Page-level text extractions
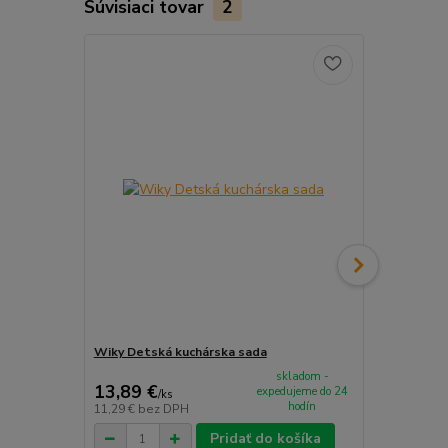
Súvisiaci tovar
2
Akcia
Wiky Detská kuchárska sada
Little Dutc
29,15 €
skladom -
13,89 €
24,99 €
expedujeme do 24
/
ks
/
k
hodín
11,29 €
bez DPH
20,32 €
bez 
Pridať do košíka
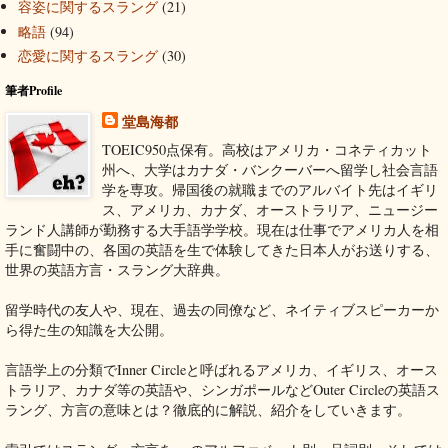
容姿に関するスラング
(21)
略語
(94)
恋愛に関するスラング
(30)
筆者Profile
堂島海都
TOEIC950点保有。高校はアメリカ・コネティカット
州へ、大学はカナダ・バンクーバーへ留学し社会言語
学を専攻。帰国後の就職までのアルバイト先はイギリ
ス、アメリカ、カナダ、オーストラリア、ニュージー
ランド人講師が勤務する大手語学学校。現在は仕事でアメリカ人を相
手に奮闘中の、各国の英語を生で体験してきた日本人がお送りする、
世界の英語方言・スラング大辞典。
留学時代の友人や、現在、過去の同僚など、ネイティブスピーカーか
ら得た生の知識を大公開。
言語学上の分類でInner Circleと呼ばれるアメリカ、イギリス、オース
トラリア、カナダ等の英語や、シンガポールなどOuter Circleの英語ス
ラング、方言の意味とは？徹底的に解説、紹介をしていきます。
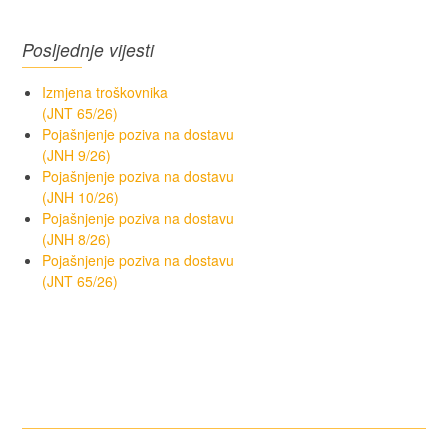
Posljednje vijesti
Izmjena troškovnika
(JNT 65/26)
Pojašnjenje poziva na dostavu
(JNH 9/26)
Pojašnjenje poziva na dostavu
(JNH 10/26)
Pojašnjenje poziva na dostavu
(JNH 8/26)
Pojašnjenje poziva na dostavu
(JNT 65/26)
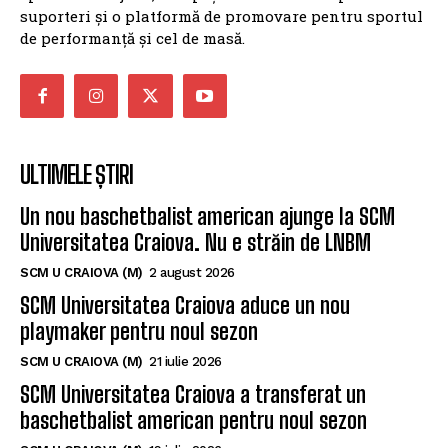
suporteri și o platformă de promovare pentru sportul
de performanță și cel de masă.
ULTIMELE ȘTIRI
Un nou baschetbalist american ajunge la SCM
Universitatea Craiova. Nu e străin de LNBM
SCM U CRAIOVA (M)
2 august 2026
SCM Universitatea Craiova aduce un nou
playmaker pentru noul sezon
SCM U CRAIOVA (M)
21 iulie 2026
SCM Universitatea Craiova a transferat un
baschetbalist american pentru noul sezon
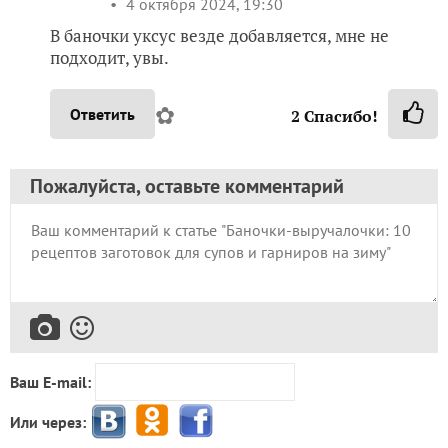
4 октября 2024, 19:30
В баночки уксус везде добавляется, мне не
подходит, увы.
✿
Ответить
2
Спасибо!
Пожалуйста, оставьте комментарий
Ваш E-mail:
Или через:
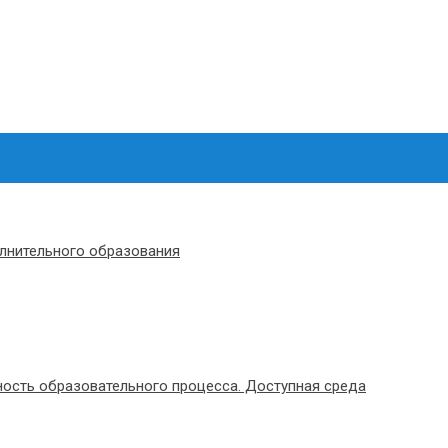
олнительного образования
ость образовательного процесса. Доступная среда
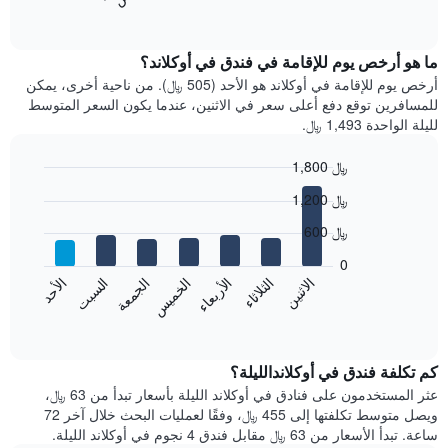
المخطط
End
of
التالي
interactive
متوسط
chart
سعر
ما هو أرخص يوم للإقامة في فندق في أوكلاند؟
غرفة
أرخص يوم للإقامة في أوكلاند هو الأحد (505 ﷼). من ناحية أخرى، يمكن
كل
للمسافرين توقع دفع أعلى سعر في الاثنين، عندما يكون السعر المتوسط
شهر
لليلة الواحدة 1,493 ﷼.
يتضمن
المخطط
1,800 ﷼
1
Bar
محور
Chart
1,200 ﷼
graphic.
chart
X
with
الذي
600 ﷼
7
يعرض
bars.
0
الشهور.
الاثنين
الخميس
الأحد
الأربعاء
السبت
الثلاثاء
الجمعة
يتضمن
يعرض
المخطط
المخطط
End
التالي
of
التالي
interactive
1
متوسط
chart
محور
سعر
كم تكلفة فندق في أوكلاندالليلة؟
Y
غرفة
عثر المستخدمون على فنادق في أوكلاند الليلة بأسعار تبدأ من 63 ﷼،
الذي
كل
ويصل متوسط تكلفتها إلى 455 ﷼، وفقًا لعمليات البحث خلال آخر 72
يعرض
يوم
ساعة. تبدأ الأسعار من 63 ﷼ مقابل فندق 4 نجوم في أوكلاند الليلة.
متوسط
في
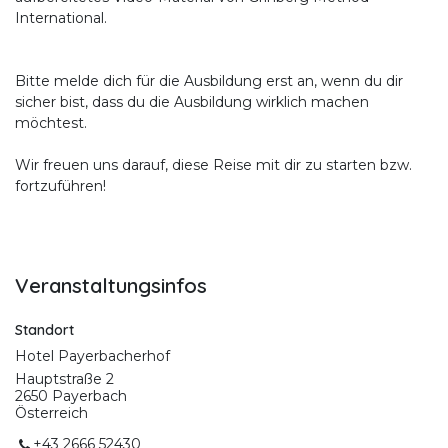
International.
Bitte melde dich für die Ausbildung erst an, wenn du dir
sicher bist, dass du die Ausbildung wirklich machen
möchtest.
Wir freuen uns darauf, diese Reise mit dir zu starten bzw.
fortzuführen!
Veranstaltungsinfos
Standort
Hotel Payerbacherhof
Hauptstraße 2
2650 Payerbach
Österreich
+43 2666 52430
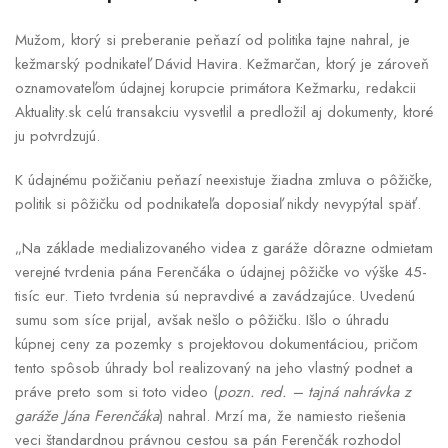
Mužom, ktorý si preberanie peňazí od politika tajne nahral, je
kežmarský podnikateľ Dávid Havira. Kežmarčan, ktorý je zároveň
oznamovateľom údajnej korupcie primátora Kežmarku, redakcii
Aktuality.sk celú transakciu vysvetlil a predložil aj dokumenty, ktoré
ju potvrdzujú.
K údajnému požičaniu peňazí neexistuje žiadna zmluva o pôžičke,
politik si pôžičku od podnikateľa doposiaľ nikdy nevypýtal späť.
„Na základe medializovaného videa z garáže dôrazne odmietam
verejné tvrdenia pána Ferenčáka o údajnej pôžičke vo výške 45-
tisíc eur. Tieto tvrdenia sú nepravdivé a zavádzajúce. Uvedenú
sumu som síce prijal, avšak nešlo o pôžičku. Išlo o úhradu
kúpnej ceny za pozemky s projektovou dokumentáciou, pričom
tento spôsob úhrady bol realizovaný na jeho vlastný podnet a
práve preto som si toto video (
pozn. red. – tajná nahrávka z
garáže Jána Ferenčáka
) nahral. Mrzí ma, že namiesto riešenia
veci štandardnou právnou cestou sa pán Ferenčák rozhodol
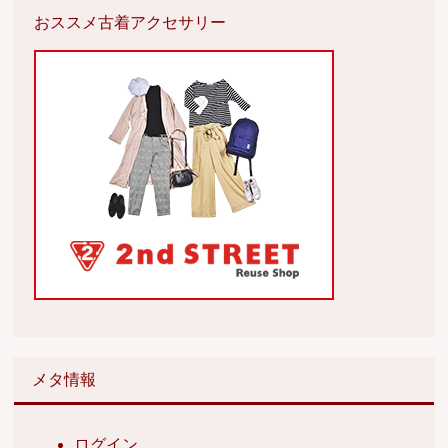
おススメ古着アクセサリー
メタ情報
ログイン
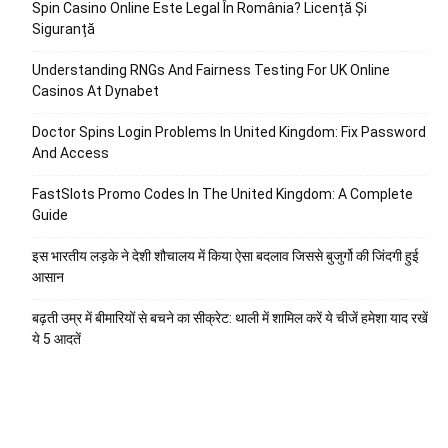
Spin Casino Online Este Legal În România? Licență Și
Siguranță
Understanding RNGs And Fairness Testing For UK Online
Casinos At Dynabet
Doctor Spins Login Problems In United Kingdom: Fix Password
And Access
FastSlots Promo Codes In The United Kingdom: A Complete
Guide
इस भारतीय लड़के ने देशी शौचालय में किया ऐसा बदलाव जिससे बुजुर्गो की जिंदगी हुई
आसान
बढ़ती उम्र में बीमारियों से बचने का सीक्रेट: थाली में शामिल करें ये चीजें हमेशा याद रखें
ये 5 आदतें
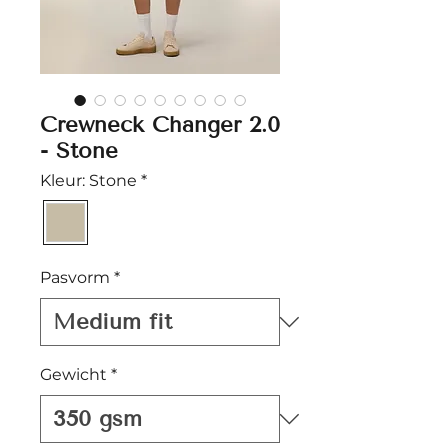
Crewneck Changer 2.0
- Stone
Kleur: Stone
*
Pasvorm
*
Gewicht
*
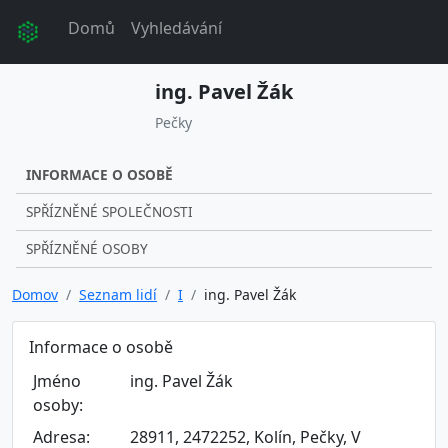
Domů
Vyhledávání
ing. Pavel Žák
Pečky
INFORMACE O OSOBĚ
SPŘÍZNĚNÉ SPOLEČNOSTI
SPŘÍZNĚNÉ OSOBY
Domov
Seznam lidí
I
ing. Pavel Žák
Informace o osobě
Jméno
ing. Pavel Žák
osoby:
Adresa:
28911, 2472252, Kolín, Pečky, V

_Work to be completed_
Please provide a faithful transcription of all the data, pictures excluded.

_Final answer_
Súvisiaci tovar
2
Akcia
Wiky Detská kuchárska sada
Little Dutc
29,15 €
skladom -
13,89 €
24,99 €
expedujeme do 24
/
ks
/
k
hodín
11,29 €
bez DPH
20,32 €
bez 
Pridať do košíka
容姿に関するスラング
(21)
略語
(94)
恋愛に関するスラング
(30)
筆者Profile
堂島海都
TOEIC950点保有。高校はアメリカ・コネティカット
州へ、大学はカナダ・バンクーバーへ留学し社会言語
学を専攻。帰国後の就職までのアルバイト先はイギリ
ス、アメリカ、カナダ、オーストラリア、ニュージー
ランド人講師が勤務する大手語学学校。現在は仕事でアメリカ人を相
手に奮闘中の、各国の英語を生で体験してきた日本人がお送りする、
世界の英語方言・スラング大辞典。
留学時代の友人や、現在、過去の同僚など、ネイティブスピーカーか
ら得た生の知識を大公開。
言語学上の分類でInner Circleと呼ばれるアメリカ、イギリス、オース
トラリア、カナダ等の英語や、シンガポールなどOuter Circleの英語ス
ラング、方言の意味とは？徹底的に解説、紹介をしていきます。
Posljednje vijesti
Izmjena troškovnika
(JNT 65/26)
Pojašnjenje poziva na dostavu
(JNH 9/26)
Pojašnjenje poziva na dostavu
(JNH 10/26)
Pojašnjenje poziva na dostavu
(JNH 8/26)
Pojašnjenje poziva na dostavu
(JNT 65/26)
suporteri și o platformă de promovare pentru sportul
de performanță și cel de masă.
ULTIMELE ȘTIRI
Un nou baschetbalist american ajunge la SCM
Universitatea Craiova. Nu e străin de LNBM
SCM U CRAIOVA (M)
2 august 2026
SCM Universitatea Craiova aduce un nou
playmaker pentru noul sezon
SCM U CRAIOVA (M)
21 iulie 2026
SCM Universitatea Craiova a transferat un
baschetbalist american pentru noul sezon
4 октября 2024, 19:30
В баночки уксус везде добавляется, мне не
подходит, увы.
✿
Ответить
2
Спасибо!
Пожалуйста, оставьте комментарий
Ваш E-mail:
Или через:
олнительного образования
ость образовательного процесса. Доступная среда
المخطط
End
of
التالي
interactive
متوسط
chart
سعر
ما هو أرخص يوم للإقامة في فندق في أوكلاند؟
غرفة
أرخص يوم للإقامة في أوكلاند هو الأحد (505 ﷼). من ناحية أخرى، يمكن
كل
للمسافرين توقع دفع أعلى سعر في الاثنين، عندما يكون السعر المتوسط
شهر
لليلة الواحدة 1,493 ﷼.
يتضمن
المخطط
1,800 ﷼
1
Bar
محور
Chart
1,200 ﷼
graphic.
chart
X
with
الذي
600 ﷼
7
يعرض
bars.
0
الشهور.
الاثنين
الخميس
الأحد
الأربعاء
السبت
الثلاثاء
الجمعة
يتضمن
يعرض
المخطط
المخطط
End
التالي
of
التالي
interactive
1
متوسط
chart
محور
سعر
كم تكلفة فندق في أوكلاندالليلة؟
Y
غرفة
عثر المستخدمون على فنادق في أوكلاند الليلة بأسعار تبدأ من 63 ﷼،
الذي
كل
ويصل متوسط تكلفتها إلى 455 ﷼، وفقًا لعمليات البحث خلال آخر 72
يعرض
يوم
ساعة. تبدأ الأسعار من 63 ﷼ مقابل فندق 4 نجوم في أوكلاند الليلة.
متوسط
في
International.
Bitte melde dich für die Ausbildung erst an, wenn du dir
sicher bist, dass du die Ausbildung wirklich machen
möchtest.
Wir freuen uns darauf, diese Reise mit dir zu starten bzw.
fortzuführen!
Veranstaltungsinfos
Standort
Hotel Payerbacherhof
Hauptstraße 2
2650 Payerbach
Österreich
+43 2666 52430
Mužom, ktorý si preberanie peňazí od politika tajne nahral, je
kežmarský podnikateľ Dávid Havira. Kežmarčan, ktorý je zároveň
oznamovateľom údajnej korupcie primátora Kežmarku, redakcii
Aktuality.sk celú transakciu vysvetlil a predložil aj dokumenty, ktoré
ju potvrdzujú.
K údajnému požičaniu peňazí neexistuje žiadna zmluva o pôžičke,
politik si pôžičku od podnikateľa doposiaľ nikdy nevypýtal späť.
„Na základe medializovaného videa z garáže dôrazne odmietam
verejné tvrdenia pána Ferenčáka o údajnej pôžičke vo výške 45-
tisíc eur. Tieto tvrdenia sú nepravdivé a zavádzajúce. Uvedenú
sumu som síce prijal, avšak nešlo o pôžičku. Išlo o úhradu
kúpnej ceny za pozemky s projektovou dokumentáciou, pričom
tento spôsob úhrady bol realizovaný na jeho vlastný podnet a
práve preto som si toto video (
pozn. red. – tajná nahrávka z
garáže Jána Ferenčáka
) nahral. Mrzí ma, že namiesto riešenia
veci štandardnou právnou cestou sa pán Ferenčák rozhodol
おススメ古着アクセサリー
メタ情報
ログイン
Spin Casino Online Este Legal În România? Licență Și
Siguranță
Understanding RNGs And Fairness Testing For UK Online
Casinos At Dynabet
Doctor Spins Login Problems In United Kingdom: Fix Password
And Access
FastSlots Promo Codes In The United Kingdom: A Complete
Guide
इस भारतीय लड़के ने देशी शौचालय में किया ऐसा बदलाव जिससे बुजुर्गो की जिंदगी हुई
आसान
बढ़ती उम्र में बीमारियों से बचने का सीक्रेट: थाली में शामिल करें ये चीजें हमेशा याद रखें
ये 5 आदतें
Crewneck Changer 2.0
- Stone
Kleur: Stone
*
Pasvorm
*
Gewicht
*
Domů
Vyhledávání
ing. Pavel Žák
Pečky
INFORMACE O OSOBĚ
SPŘÍZNĚNÉ SPOLEČNOSTI
SPŘÍZNĚNÉ OSOBY
Domov
Seznam lidí
I
ing. Pavel Žák
Informace o osobě
Jméno
ing. Pavel Žák
osoby:
Adresa:
28911, 2472252, Kolín, Pečky, V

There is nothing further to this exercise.